(Beginning of Dataset content)

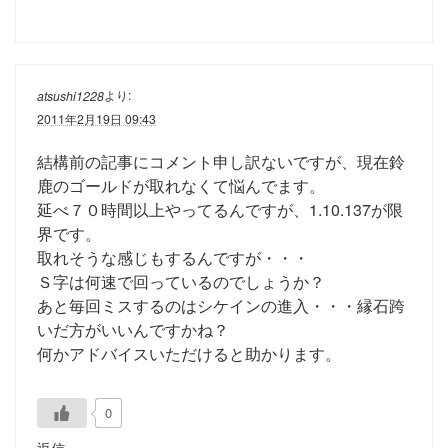
より:
atsushi1228
2011年2月19日 09:43
結構前の記事にコメント申し訳ないですが、現在鈴
鹿のゴールドが取れなくて悩んでます。
延べ７０時間以上やってるんですが、1.10.137が限
界です。
取れそうな感じもするんですが・・・
Ｓ字は何速で回っているのでしょうか？
あと毎回ミスするのはシケインの進入・・・縁石跨
いだ方がいいんですかね？
何かアドバイスいただけると助かります。
0
返信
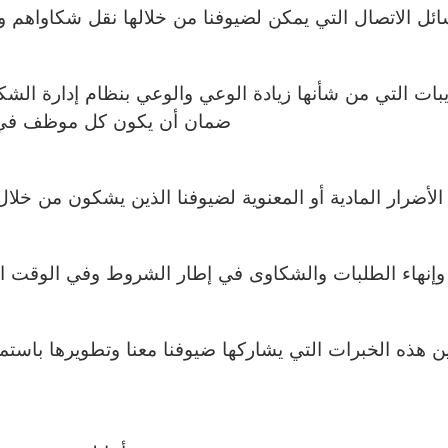
ل الاتصال التي يمكن لضيوفنا من خلالها نقل شكاواهم وطل
ريبات التي من شأنها زيادة الوعي والوعي بنظام إدارة ال
ضمان أن يكون كل موظف في نفس
لأضرار المادية أو المعنوية لضيوفنا الذين يشكون من خلا
نهاء الطلبات والشكاوى في إطار الشروط وفي الوقت الذ
هذه الخبرات التي يشاركها ضيوفنا معنا وتطويرها باستمرا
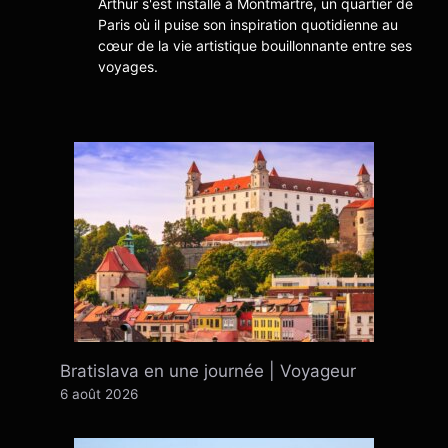
Arthur s'est installé à Montmartre, un quartier de
Paris où il puise son inspiration quotidienne au
cœur de la vie artistique bouillonnante entre ses
voyages.
Bratislava en une journée | Voyageur
6 août 2026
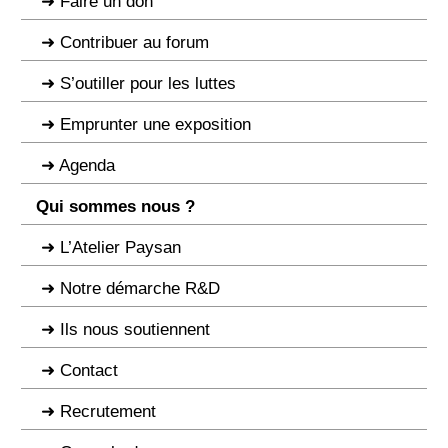
Faire un don
Contribuer au forum
S’outiller pour les luttes
Emprunter une exposition
Agenda
Qui sommes nous ?
L’Atelier Paysan
Notre démarche R&D
Ils nous soutiennent
Contact
Recrutement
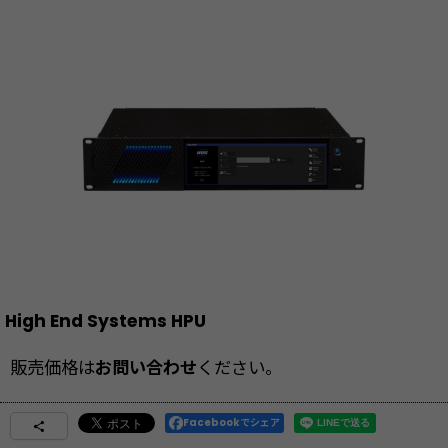
High End Systems HPU
販売価格は
お問い合わせ
ください。
Facebookでシェア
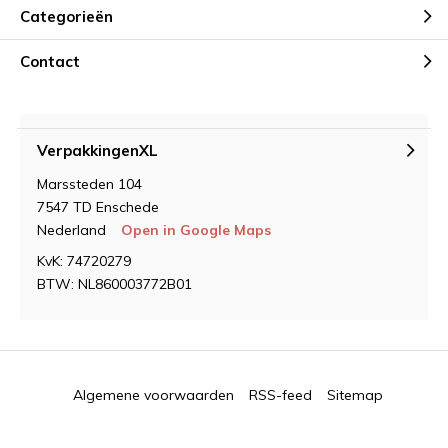
Categorieën
Contact
VerpakkingenXL
Marssteden 104
7547 TD Enschede
Nederland
Open in Google Maps
KvK: 74720279
BTW: NL860003772B01
Algemene voorwaarden
RSS-feed
Sitemap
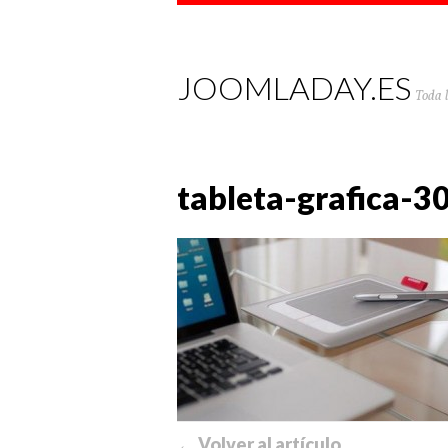
JOOMLADAY.ES
Toda 
tableta-grafica-
← Volver al artículo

(End of Dataset content)

Task requirements » Pick out, from the lines above, every one that contains the string "لضيوفنا".

Task result »
ل الاتصال التي يمكن لضيوفنا من خلالها نقل شكاواهم وطل
لأضرار المادية أو المعنوية لضيوفنا الذين يشكون من خلا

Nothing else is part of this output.